Valence-bond crystal in the extended kagome spin-1/2 quantum Heisenberg antiferromagnet: A variational Monte Carlo approach

TL;DR

This study uses advanced variational Monte Carlo methods to explore the phase competition in a frustrated spin-1/2 Heisenberg model on the kagome lattice, revealing that small ferromagnetic next-nearest interactions stabilize a valence-bond crystal over the Dirac spin liquid.

Contribution

It introduces an extended variational wave function approach to identify the stabilization of a valence-bond crystal in the kagome Heisenberg model with next-nearest interactions.

Findings

Small ferromagnetic J2 stabilizes a 36-site VBC.

Dirac spin liquid remains a local minimum.

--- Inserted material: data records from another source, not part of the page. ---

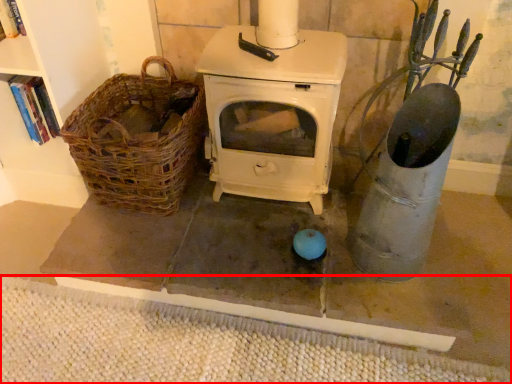 Question: From the image, what is the correct spatial relationship of mat (annotated by the red box) in relation to basket?

Choices:
 (A) right
 (B) left

Answer: (A) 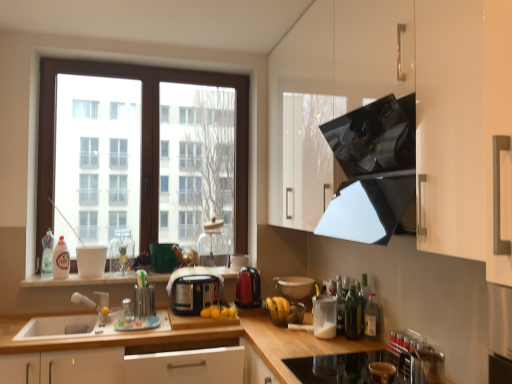 The width and height of the screenshot is (512, 384). In order to click on vacant area on the back side of wooden bowl at lower center, placed as the 3th appliance when sorted from front to back in this screenshot , I will do `click(359, 372)`. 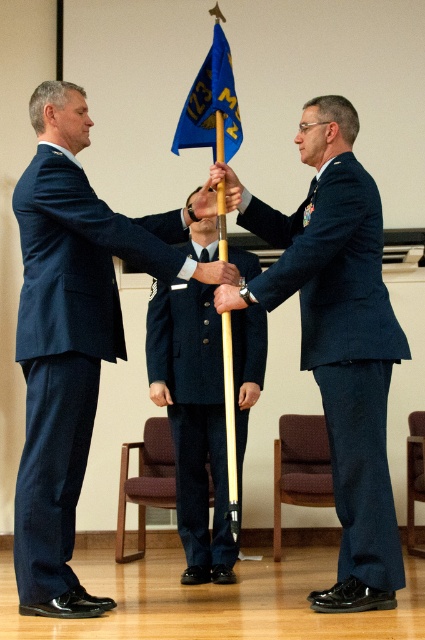 Wait, the two objects are the same? The user might have made a mistake. Let me check the rules again. The Objects must be a list of one or more object labels separated by pipes. Here, they have two entries but both are navy blue uniform at center. That can lead to confusion. Maybe it was a typo. Perhaps the second one should be navy blue fabric uniform at center? Or maybe different positions? Hmm, but I have to follow the input exactly. The user provided two identical object labels. So I have to proceed as

The navy blue fabric uniform at center is to the right of navy blue uniform at center.

You are a photographer positioned at the front of the room. You need to capture a closeup shot of the navy blue fabric uniform at center and the blue fabric flag at upper center in the same frame. Which object should you zoom in on first to ensure both are in focus?

The navy blue fabric uniform at center is wider than the blue fabric flag at upper center, so you should zoom in on the navy blue fabric uniform at center first to ensure both are in focus. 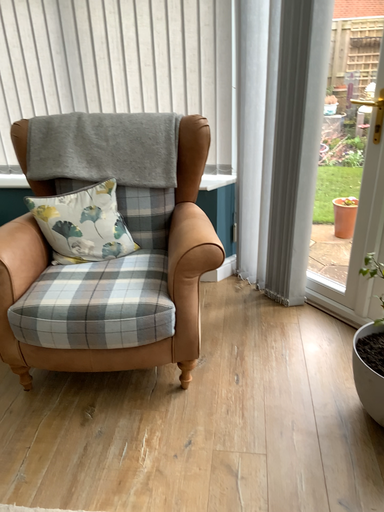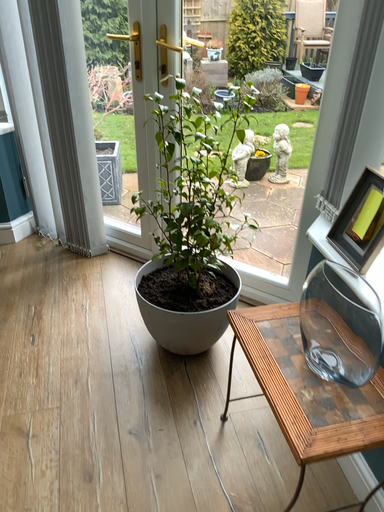 Question: Which way did the camera rotate in the video?

Choices:
 (A) rotated right
 (B) rotated left

Answer: (A) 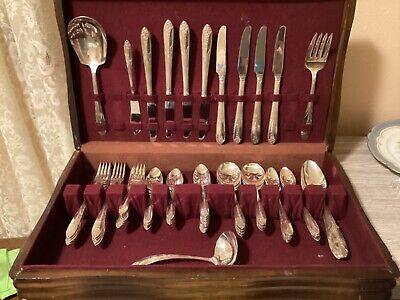 This screenshot has width=400, height=300. In order to click on spoons in this screenshot , I will do `click(309, 180)`, `click(293, 178)`, `click(274, 178)`, `click(259, 179)`, `click(229, 177)`, `click(205, 178)`, `click(182, 179)`, `click(158, 180)`. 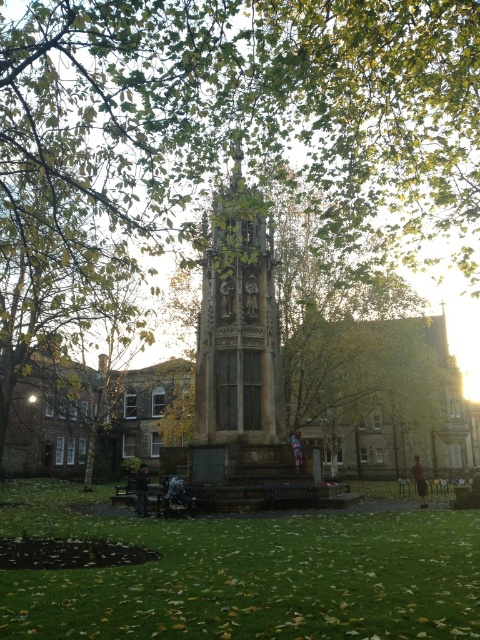 Does point (410, 573) come closer to viewer compared to point (231, 196)?

Yes, point (410, 573) is in front of point (231, 196).

Is point (162, 557) more distant than point (236, 452)?

No, (162, 557) is in front of (236, 452).

In the scene shown: Who is more forward, [173,568] or [236,440]?

Point [173,568] is in front.

You are a GUI agent. You are given a task and a screenshot of the screen. Output one action in this format:
    pyautogui.click(x=<x>, y=<y>)
    Task: Click on the green grass at lower center
    The image size is (480, 640).
    Given the screenshot: What is the action you would take?
    pyautogui.click(x=245, y=573) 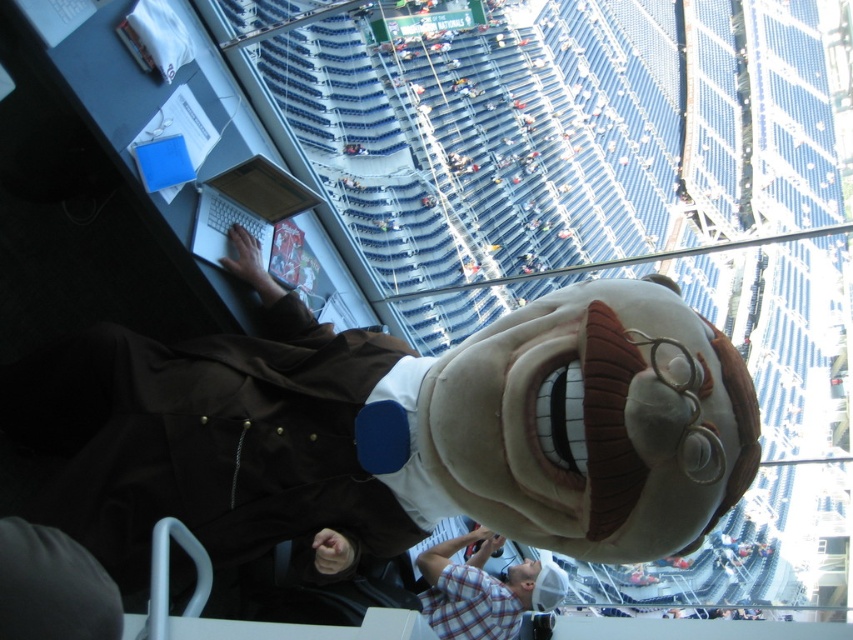 Question: Which of the following is the farthest from the observer?

Choices:
 (A) brown plush mascot at center
 (B) plaid shirt at lower center

Answer: (B)

Question: Can you confirm if brown plush mascot at center is positioned below plaid shirt at lower center?

Choices:
 (A) yes
 (B) no

Answer: (B)

Question: Does brown plush mascot at center appear on the left side of plaid shirt at lower center?

Choices:
 (A) yes
 (B) no

Answer: (A)

Question: Is brown plush mascot at center positioned at the back of plaid shirt at lower center?

Choices:
 (A) no
 (B) yes

Answer: (A)

Question: Which of the following is the farthest from the observer?

Choices:
 (A) plaid shirt at lower center
 (B) brown plush mascot at center

Answer: (A) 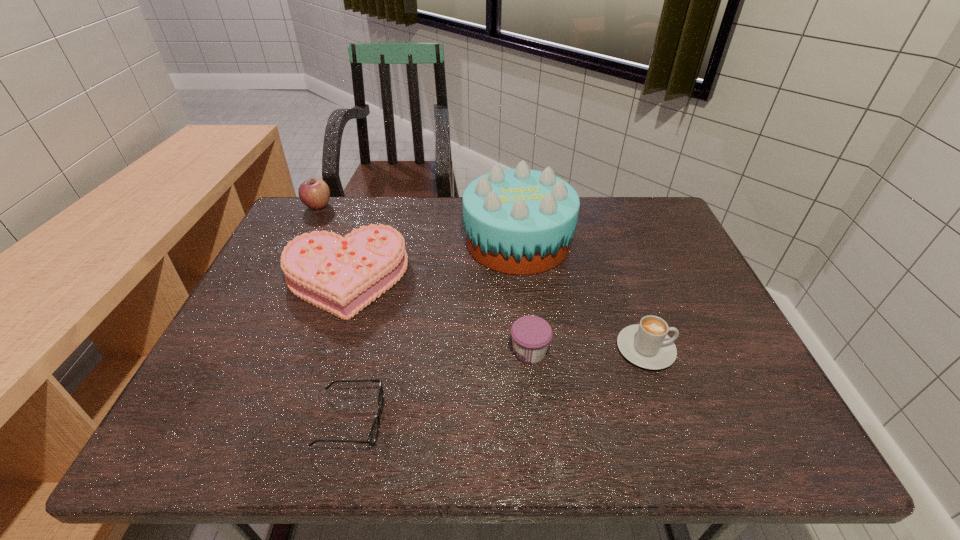 This screenshot has width=960, height=540. What are the coordinates of `the right cake` in the screenshot? It's located at (519, 221).

Where is `the taller cake`? This screenshot has width=960, height=540. the taller cake is located at coordinates 519,221.

Locate an element on the screen. The height and width of the screenshot is (540, 960). apple is located at coordinates (314, 193).

Where is `the left cake`? This screenshot has height=540, width=960. the left cake is located at coordinates (342, 275).

This screenshot has height=540, width=960. I want to click on cappuccino, so [647, 345].

The image size is (960, 540). Identify the location of jam. (531, 335).

The image size is (960, 540). What are the coordinates of `spectacles` in the screenshot? It's located at coord(374,432).

You are a GUI agent. You are given a task and a screenshot of the screen. Output one action in this format:
    pyautogui.click(x=<x>, y=<y>)
    Task: Click on the shortest object
    Image resolution: width=960 pixels, height=540 pixels.
    Given the screenshot: What is the action you would take?
    pyautogui.click(x=374, y=432)

Where is `vacant region located on the right of the right cake`? The image size is (960, 540). vacant region located on the right of the right cake is located at coordinates (596, 241).

Identify the location of free region located on the right of the second tallest object. The image size is (960, 540). (348, 206). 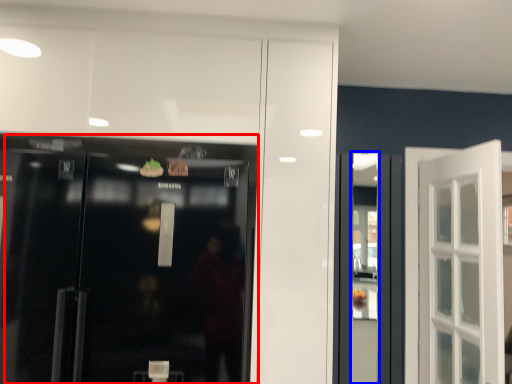 Question: Which of the following is the closest to the observer, door (highlighted by a red box) or shop window (highlighted by a blue box)?

Choices:
 (A) door
 (B) shop window

Answer: (A) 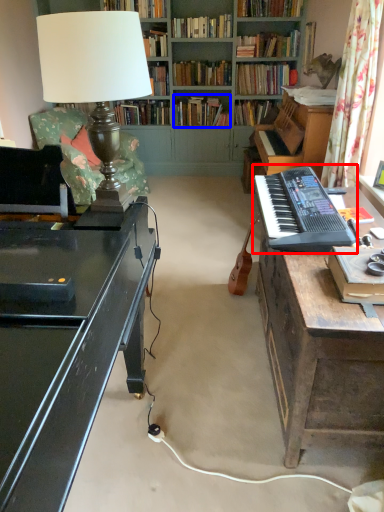 Question: Which of the following is the closest to the observer, musical keyboard (highlighted by a red box) or book (highlighted by a blue box)?

Choices:
 (A) musical keyboard
 (B) book

Answer: (A) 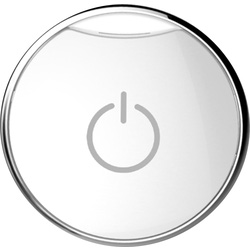 At what (x,y) coordinates should I click in order to perform the action: click on dark grey lighting. Please return your answer as a coordinate pair (x, y). The height and width of the screenshot is (250, 250). Looking at the image, I should click on (207, 84). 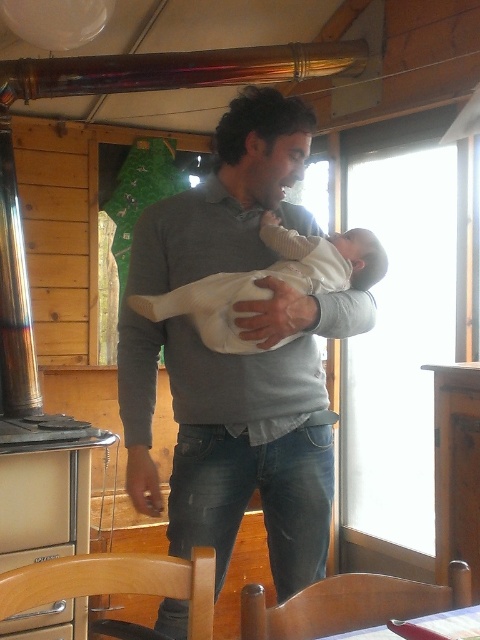 Is the position of gray cotton sweater at center more distant than that of white soft baby at center?

No, it is not.

Measure the distance between gray cotton sweater at center and camera.

gray cotton sweater at center is 1.48 meters away from camera.

This screenshot has width=480, height=640. I want to click on gray cotton sweater at center, so click(x=238, y=356).

From the picture: Is the position of gray cotton sweater at center less distant than that of metallic gray oven at lower left?

Yes, it is.

Does point (320, 380) lie in front of point (83, 445)?

Yes, it is.

Where is `gray cotton sweater at center`? The image size is (480, 640). gray cotton sweater at center is located at coordinates (238, 356).

The height and width of the screenshot is (640, 480). I want to click on gray cotton sweater at center, so click(238, 356).

Based on the photo, measure the distance between point (238,241) and camera.

Point (238,241) and camera are 5.37 feet apart from each other.

Locate an element on the screen. gray cotton sweater at center is located at coordinates (238, 356). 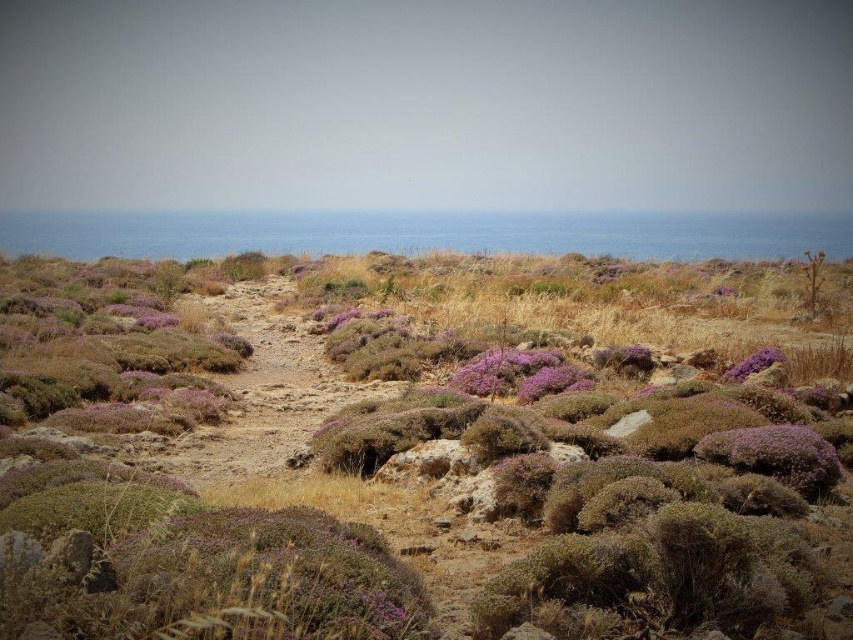 Does purple shrubbery at center come in front of purple fuzzy bush at center?

Yes, it is in front of purple fuzzy bush at center.

Does point (317, 413) lie behind point (550, 378)?

No, it is in front of (550, 378).

Who is more forward, (157, 413) or (524, 387)?

Point (157, 413) is more forward.

At what (x,y) coordinates should I click in order to perform the action: click on purple shrubbery at center. Please return your answer as a coordinate pair (x, y). This screenshot has width=853, height=640. Looking at the image, I should click on (405, 483).

Is point (467, 365) farther from camera compared to point (730, 369)?

Yes, point (467, 365) is farther from viewer.

The image size is (853, 640). Find the location of `purple shrubbery at center`. purple shrubbery at center is located at coordinates (405, 483).

Which is behind, point (259, 451) or point (770, 356)?

Point (770, 356)

You are a GUI agent. You are given a task and a screenshot of the screen. Output one action in this format:
    pyautogui.click(x=<x>, y=<y>)
    Task: Click on the purple shrubbery at center
    Image resolution: width=853 pixels, height=640 pixels.
    Given the screenshot: What is the action you would take?
    pyautogui.click(x=405, y=483)

Is purple fuzzy bush at center in front of purple fuzzy bush at center-right?

Yes, purple fuzzy bush at center is closer to the viewer.

Does purple fuzzy bush at center appear on the right side of purple fuzzy bush at center-right?

Incorrect, purple fuzzy bush at center is not on the right side of purple fuzzy bush at center-right.

This screenshot has width=853, height=640. Describe the element at coordinates (553, 381) in the screenshot. I see `purple fuzzy bush at center` at that location.

Where is `purple fuzzy bush at center`? The image size is (853, 640). purple fuzzy bush at center is located at coordinates (553, 381). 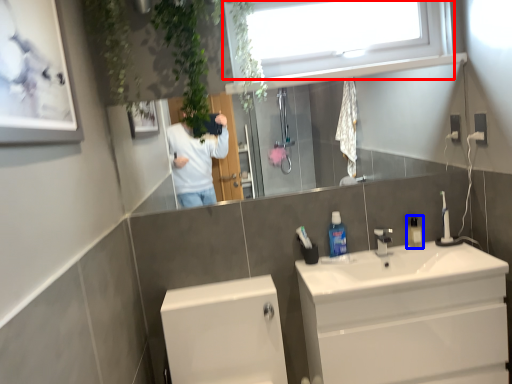 Question: Which object is closer to the camera taking this photo, window (highlighted by a red box) or mouthwash (highlighted by a blue box)?

Choices:
 (A) window
 (B) mouthwash

Answer: (A) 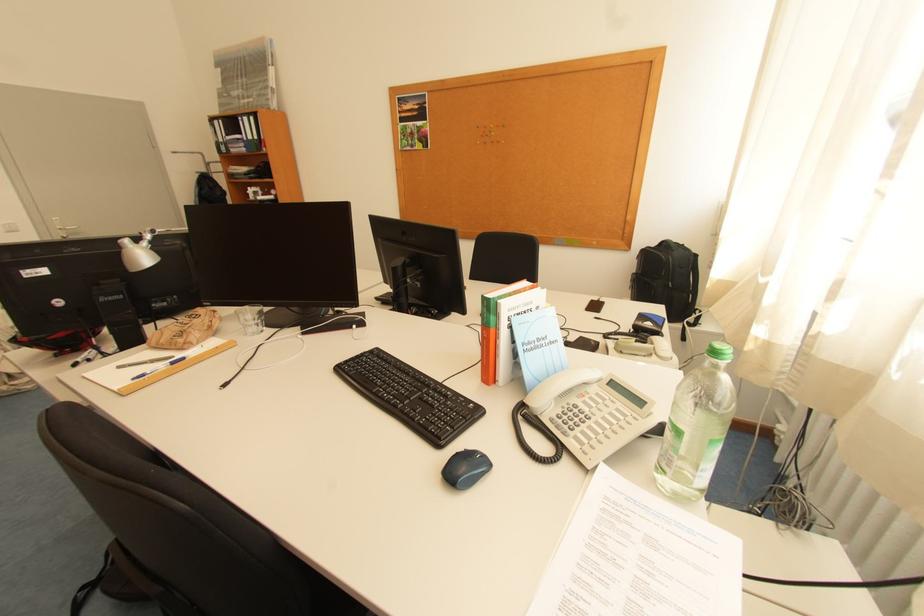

VBC has a non-trivial flux pattern and large dimerization.

Abstract

The highly-frustrated spin-1/2 quantum Heisenberg model with both nearest ($J_1$) and next-nearest ($J_2$) neighbor exchange interactions is revisited by using an extended variational space of projected wave functions that are optimized with state-of-the-art methods. Competition between modulated valence-bond crystals (VBCs) proposed in the literature and the Dirac spin liquid (DSL) is investigated. We find that the addition of a {\it small} ferromagnetic next-nearest-neighbor exchange coupling $|J_2|>0.09 J_1$ leads to stabilization of a 36-site unit cell VBC, although the DSL remains a local minimum of the variational parameter landscape. This implies that the VBC is not trivially connected to the DSL: instead it possesses a non-trivial flux pattern and large dimerization.